In 3.10pm trading in New York, the Dow Jones Industrial Average inched 0.06 percent higher, while the Nasdaq Composite Index added 0.24 percent. In 2.54pm trading, the Standard & Poor’s 500 Index eked out a 0.08 percent gain.

“There’s slow movement in a market that’s looking for a reason to go up or go down -- it just hasn’t found any,” Jeff Carbone, managing partner of Cornerstone Financial Partners in Charlotte, North Carolina, told Bloomberg. “We haven’t seen that breakout that would suggest the market is based on fundamentals, it’s still very tied to central banks.”

The Dow rose as gains in shares of Goldman Sachs and those of Apple, recently up 1.4 percent and 1.2 percent respectively, outweighed slides in shares of Pfizer and those of Merck, down 3.6 percent and 1.3 percent respectively.

Chicago Federal Reserve Bank President Charles Evans on Wednesday said the US central bank might need to lift its interest rate this year, saying that the country’s real economy is doing “quite well.”

"I do think that perhaps one rate increase could be appropriate this year," Evans told reporters on Wednesday, according to media reports. "Even if I would prefer none until we saw inflation much more strongly," Evans later noted. 

Indeed, the US labour market offered fresh signs of strength.

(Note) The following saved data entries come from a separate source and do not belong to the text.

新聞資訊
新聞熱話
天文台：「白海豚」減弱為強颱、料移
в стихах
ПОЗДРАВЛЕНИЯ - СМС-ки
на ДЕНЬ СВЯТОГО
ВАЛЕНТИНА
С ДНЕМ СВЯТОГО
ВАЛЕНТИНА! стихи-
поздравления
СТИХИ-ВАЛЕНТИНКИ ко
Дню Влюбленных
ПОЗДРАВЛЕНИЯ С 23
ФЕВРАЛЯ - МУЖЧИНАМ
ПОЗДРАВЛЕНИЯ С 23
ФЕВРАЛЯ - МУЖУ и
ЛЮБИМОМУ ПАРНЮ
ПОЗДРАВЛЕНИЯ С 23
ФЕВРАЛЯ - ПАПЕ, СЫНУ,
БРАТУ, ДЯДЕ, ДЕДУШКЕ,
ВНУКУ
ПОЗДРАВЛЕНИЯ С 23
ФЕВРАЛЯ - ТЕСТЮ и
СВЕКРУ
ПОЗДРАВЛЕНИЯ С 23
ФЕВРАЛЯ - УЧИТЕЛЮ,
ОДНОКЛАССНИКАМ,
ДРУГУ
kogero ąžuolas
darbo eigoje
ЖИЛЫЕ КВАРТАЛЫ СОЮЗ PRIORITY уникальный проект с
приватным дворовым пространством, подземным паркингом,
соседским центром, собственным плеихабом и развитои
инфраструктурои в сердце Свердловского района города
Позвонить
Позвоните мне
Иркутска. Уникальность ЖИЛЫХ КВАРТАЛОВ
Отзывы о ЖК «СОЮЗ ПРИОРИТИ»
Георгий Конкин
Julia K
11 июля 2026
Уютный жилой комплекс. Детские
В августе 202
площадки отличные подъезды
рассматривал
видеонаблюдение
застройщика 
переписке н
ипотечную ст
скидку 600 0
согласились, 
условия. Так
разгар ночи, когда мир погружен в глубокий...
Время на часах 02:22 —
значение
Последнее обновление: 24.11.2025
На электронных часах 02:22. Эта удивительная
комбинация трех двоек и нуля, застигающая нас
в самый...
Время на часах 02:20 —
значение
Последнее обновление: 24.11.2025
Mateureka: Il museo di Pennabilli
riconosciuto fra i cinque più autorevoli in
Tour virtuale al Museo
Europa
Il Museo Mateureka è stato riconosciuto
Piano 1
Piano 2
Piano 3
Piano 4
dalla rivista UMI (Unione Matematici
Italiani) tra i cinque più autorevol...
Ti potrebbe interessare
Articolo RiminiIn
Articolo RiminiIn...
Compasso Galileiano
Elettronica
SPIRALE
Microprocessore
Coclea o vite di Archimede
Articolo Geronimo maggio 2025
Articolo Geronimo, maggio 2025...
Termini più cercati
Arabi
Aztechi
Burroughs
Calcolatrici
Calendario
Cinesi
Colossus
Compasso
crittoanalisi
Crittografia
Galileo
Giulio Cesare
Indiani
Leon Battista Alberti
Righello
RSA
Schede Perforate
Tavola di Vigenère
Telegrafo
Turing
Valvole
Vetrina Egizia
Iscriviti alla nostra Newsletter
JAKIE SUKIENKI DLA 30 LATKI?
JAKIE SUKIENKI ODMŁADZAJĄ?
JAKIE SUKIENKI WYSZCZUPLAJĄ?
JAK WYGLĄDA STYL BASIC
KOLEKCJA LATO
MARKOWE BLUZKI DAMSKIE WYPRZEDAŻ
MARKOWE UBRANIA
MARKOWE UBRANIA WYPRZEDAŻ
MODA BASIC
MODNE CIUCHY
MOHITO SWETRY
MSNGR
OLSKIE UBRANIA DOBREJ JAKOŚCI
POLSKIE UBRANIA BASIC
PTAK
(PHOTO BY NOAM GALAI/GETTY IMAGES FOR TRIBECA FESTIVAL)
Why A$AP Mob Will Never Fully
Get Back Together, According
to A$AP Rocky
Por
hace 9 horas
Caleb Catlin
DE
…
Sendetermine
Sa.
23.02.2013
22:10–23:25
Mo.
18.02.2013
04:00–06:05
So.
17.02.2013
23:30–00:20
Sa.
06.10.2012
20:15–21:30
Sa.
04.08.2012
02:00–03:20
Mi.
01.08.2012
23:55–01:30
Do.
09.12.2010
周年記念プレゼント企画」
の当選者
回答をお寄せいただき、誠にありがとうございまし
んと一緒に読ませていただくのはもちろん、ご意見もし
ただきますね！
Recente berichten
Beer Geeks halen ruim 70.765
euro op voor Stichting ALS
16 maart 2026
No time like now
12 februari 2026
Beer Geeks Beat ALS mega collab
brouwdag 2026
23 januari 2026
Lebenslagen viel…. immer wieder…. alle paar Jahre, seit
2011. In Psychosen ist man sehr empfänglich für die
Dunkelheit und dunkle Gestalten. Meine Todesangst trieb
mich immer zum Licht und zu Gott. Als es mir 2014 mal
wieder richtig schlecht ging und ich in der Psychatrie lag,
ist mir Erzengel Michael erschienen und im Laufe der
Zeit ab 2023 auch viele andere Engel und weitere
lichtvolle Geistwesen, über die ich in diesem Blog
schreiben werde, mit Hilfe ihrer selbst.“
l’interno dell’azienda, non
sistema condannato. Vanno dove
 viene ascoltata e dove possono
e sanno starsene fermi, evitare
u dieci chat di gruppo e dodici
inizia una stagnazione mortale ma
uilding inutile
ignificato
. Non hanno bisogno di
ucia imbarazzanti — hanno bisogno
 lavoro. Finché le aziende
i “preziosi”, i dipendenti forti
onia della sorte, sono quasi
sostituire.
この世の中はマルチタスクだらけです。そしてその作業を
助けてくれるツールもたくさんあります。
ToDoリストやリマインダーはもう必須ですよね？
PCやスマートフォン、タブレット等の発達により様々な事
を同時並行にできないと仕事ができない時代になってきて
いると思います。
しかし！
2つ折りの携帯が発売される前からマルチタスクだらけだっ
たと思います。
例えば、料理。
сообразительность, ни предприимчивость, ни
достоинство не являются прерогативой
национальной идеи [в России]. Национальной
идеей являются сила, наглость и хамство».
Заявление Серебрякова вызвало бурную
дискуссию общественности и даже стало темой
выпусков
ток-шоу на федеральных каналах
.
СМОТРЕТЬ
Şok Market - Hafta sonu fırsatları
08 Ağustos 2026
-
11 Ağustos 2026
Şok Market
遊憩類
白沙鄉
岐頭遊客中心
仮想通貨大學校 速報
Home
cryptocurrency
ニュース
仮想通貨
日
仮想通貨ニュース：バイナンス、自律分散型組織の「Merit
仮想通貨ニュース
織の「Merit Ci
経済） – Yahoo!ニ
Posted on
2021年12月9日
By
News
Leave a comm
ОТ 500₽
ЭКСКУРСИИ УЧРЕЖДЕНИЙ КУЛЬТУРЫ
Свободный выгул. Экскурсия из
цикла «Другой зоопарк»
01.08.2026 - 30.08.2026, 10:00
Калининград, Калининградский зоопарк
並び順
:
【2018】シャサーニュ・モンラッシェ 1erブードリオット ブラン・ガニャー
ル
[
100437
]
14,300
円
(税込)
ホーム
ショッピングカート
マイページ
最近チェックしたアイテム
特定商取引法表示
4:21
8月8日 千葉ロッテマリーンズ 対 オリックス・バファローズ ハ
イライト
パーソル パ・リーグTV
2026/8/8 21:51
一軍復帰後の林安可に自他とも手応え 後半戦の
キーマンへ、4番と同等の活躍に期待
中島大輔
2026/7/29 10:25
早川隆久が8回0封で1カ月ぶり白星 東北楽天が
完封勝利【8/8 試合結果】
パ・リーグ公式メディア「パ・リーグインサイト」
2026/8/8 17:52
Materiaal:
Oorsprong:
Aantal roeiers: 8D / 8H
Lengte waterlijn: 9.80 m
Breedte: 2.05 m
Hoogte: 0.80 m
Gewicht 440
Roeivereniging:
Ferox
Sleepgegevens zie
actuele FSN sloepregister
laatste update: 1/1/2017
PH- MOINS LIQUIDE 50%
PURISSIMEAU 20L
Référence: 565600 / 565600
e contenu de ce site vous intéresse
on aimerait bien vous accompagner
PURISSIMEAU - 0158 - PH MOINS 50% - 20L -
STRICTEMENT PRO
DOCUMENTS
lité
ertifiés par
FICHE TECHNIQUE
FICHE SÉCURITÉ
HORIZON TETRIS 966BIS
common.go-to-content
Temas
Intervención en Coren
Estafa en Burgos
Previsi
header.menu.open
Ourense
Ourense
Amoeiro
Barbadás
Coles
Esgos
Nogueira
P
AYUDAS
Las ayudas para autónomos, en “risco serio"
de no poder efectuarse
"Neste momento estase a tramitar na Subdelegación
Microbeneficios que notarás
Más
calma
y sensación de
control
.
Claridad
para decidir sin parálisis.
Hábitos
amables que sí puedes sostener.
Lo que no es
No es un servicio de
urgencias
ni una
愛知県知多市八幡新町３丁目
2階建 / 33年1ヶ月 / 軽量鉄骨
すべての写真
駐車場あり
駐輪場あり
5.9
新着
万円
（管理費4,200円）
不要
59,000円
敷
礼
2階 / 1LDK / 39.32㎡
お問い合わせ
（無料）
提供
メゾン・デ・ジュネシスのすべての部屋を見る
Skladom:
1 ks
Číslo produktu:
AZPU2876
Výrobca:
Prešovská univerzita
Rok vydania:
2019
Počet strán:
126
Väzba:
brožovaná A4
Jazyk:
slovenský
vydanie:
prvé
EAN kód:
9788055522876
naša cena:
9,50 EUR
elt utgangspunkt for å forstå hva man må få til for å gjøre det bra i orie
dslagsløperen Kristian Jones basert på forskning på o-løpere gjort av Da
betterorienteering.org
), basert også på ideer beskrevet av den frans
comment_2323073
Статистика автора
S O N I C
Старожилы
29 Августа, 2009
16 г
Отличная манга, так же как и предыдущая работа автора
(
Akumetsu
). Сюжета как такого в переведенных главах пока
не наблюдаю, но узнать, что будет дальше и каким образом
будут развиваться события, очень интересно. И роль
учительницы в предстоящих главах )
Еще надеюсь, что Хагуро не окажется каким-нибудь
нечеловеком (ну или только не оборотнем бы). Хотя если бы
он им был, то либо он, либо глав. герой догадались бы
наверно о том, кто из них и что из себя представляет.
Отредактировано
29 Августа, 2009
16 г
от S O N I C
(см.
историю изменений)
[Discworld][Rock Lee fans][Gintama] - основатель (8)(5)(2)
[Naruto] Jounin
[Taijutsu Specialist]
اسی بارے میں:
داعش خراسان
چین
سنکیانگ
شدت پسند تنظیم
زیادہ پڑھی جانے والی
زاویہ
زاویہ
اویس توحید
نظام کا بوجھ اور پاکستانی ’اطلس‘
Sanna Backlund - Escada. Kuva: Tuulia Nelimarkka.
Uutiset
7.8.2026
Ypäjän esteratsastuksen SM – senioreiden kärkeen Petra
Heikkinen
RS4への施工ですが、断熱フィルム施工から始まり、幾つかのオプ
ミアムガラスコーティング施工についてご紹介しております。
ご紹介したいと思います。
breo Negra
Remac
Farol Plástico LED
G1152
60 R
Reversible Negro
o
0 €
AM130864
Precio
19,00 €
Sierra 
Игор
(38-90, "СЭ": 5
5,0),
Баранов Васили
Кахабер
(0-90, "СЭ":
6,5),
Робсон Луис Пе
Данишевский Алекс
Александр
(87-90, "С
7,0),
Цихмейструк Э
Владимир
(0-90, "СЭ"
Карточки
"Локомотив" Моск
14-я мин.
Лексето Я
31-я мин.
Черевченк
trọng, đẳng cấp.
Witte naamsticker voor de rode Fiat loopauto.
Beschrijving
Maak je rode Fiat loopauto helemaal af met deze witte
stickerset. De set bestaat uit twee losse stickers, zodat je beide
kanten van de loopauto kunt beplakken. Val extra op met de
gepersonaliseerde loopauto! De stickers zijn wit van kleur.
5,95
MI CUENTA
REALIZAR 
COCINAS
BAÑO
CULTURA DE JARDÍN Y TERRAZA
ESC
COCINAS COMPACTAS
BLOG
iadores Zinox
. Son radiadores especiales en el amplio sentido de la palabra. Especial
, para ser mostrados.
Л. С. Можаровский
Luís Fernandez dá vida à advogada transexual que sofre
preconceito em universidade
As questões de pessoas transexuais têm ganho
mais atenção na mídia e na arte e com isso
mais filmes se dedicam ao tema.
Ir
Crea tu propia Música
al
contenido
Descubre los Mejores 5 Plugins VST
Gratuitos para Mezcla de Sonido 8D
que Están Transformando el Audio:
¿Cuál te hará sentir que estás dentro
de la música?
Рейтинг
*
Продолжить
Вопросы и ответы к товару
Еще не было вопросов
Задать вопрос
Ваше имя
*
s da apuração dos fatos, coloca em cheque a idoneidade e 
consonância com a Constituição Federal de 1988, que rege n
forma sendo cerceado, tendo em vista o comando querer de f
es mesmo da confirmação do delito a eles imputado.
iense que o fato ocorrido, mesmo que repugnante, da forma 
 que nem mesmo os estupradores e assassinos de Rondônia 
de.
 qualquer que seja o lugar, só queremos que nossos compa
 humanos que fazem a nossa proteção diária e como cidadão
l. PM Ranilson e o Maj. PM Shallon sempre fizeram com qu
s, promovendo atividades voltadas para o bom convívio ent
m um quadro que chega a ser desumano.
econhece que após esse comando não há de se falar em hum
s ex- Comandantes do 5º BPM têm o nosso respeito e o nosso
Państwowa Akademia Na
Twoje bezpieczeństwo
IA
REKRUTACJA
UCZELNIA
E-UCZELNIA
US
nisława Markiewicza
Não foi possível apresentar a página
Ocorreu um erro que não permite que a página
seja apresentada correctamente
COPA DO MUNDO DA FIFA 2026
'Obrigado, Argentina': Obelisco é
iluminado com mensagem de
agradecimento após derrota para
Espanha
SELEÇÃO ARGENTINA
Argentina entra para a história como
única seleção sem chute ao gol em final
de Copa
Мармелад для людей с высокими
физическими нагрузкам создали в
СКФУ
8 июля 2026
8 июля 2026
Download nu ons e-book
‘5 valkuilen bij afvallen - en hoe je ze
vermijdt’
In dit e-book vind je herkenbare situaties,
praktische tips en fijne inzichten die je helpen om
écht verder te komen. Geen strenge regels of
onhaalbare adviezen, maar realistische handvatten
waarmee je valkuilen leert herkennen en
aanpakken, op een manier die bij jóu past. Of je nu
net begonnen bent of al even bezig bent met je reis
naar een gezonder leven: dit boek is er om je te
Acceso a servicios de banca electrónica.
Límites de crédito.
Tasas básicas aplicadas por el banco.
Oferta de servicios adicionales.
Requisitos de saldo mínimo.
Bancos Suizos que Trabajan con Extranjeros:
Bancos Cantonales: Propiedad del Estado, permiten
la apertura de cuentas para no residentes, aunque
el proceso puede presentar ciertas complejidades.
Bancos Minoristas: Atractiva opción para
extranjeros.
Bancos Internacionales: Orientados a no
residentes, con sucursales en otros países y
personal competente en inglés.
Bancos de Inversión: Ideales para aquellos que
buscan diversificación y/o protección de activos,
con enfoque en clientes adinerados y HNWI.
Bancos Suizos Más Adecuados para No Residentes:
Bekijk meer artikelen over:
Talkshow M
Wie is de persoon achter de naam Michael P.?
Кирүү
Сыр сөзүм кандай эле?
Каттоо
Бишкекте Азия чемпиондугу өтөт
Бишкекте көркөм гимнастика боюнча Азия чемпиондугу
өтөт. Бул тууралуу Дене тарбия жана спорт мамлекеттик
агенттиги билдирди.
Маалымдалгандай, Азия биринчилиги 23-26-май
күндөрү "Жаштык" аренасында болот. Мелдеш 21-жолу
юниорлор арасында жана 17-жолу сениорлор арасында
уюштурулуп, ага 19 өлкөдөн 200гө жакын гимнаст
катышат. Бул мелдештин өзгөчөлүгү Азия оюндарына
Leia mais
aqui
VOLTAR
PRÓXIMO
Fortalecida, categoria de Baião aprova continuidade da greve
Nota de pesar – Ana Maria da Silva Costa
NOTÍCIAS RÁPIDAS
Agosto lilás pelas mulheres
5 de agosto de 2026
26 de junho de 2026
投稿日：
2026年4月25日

The ADP National Employment Report showed private employers added 179,000 jobs in July, which was above economists’ expectations. 

Investors are now eyeing Friday’s federal government nonfarm payrolls data.

Shares of Wal-Mart traded lower, down 0.5 percent as of 3.20pm in New York, after the Wall Street Journal reported, citing people familiar with the matter, the company is in talks to buy online discount retailer Jet.com, one of the most ambitious challengers to Amazon.com.

Oil prices climbed more than 3 percent.

"We are not surprised to see spot prices rebounding on the gasoline draw," Tariq Zahir, trader in crude oil spreads at Tyche Capital Advisors in New York, told Reuters. "But I think this will be short-lived."

"The bottom line is the Street in the second quarter got a little ahead of itself in calling for rebalancing of supply-demand after Canadian and Nigerian supply disruptions,” according to Zahir. “We are going into the third and fourth quarters with those supplies back online and refinery maintenance coming up."

In Europe, the Stoxx 600 Index ended the session with a gain of 0.1 percent from the previous close. Germany’s DAX index rose 0.3 percent. The UK’s FTSE 100 index fell 0.2 percent, as did France’s CAC 40 index.

HSBC shares rose after the bank announced an unexpected buyback of US$2.5 billion. Shares of ING Groep rose after the Dutch bank posted better-than-expected profit in the second quarter.